When interpreting the study results, several potential limitations must be considered. These encompass (1) the study’s observational and retrospective design; (2) the relatively small sample size; (3) potential selection bias, as the indication for PET was likely influenced by specific clinical features indicative of a high pre-test probability for the condition; (4) the challenge of “circular testing,” where the investigated imaging method was part of the diagnostic criteria for GCA; and (5) the awareness of PET results by physicians confirming the diagnosis. All of these factors may inflate the diagnostic properties of PET-CT.

However, it is important to note that there is currently no gold standard for non-cranial GCA diagnosis, as obtaining an aortic or large-artery biopsy is not feasible unless surgery is required. Therefore, testing 18F-FDG PET-CT against a pragmatic reference diagnosis becomes crucial. Our study specifically addresses a common scenario encountered in clinical practice: patients with suspected GCA and negative cranial studies, assessing the utility of PET-CT for obtaining objective confirmation of the presence of medium- or large-vessel vasculitis.
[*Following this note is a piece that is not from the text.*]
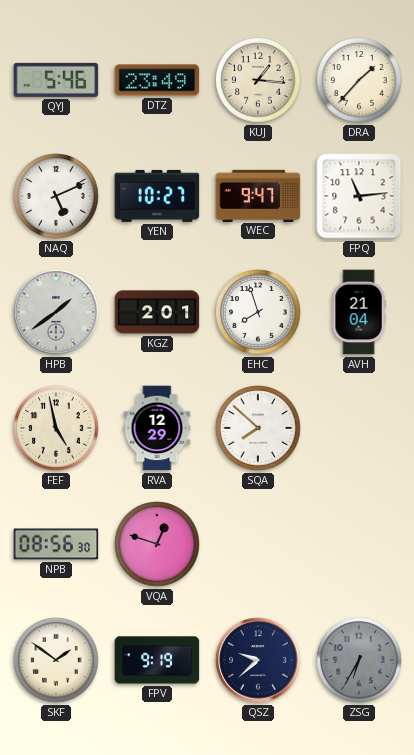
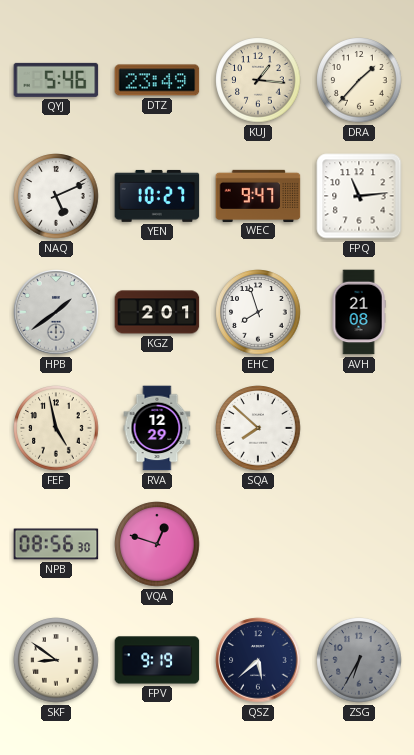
AVH: 21:04 -> 21:08
SKF: 1:51 -> 8:51
QSZ: 9:38 -> 5:38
It is important to recognize that our results may not be generalizable to other clinical scenarios with a lower pre-test probability.

The data presented in this study reflect outcomes observed in realistic clinical practice settings. In all instances, the conclusive diagnosis of GCA was established by considering both typical clinical symptoms and the confirmation of medium- or large-vessel vasculitis through imaging. The approach employed aligns with recommendations from EULAR on imaging [11] and management [10] of LV vasculitis, as well as the most recent guidelines from ACR [12], advocating for the application of this integrated diagnostic strategy.

An additional limitation involves the prior administration of glucocorticoids (GC) before 18F-FDG PET-CT in 45.6% (58/127) of patients. GC treatment may diminish the vascular wall uptake of 18F-FDG while increasing FDG uptake in the liver, potentially leading to underestimated vasculitis [14]. To mitigate this effect, it is recommended that 18F-FDG PET-CT be conducted promptly, ideally within the initial 3 to 10 days following the initiation of high-dose steroid treatment. When this is not feasible, a recent study conducted under routine clinical practice conditions demonstrates that its diagnostic yield can be valuable in a non-negligible percentage of patients with new onset GCA within the first 6 weeks of treatment, except when IV boluses are administered at MP doses > 125 mg [19].

Supporting this observation, a prospective study revealed that PET-CT identified LV disease in the majority (71.4%) of GCA patients, even after the initiation of glucocorticoid therapy, with comparable uptake [28]. Similarly, in the previously mentioned study by Hay et al. [26], corticosteroid therapy did not significantly affect diagnostic performance, although there was a trend toward lower sensitivity in patients receiving corticosteroid therapy for more than 3 days.

Conclusions

In summary, our study confirms the usefulness of 18F-FDG PET-CT in patients with suspected GCA and negative TAB, by demonstrating the presence of LV involvement across different subsets of the disease under routine care. This study is the largest conducted to date that explicitly addresses this question.

However, it is important to note that our results should not be extrapolated to other clinical scenarios with a lower pre-test probability. Further investigations in other populations are needed to validate our findings.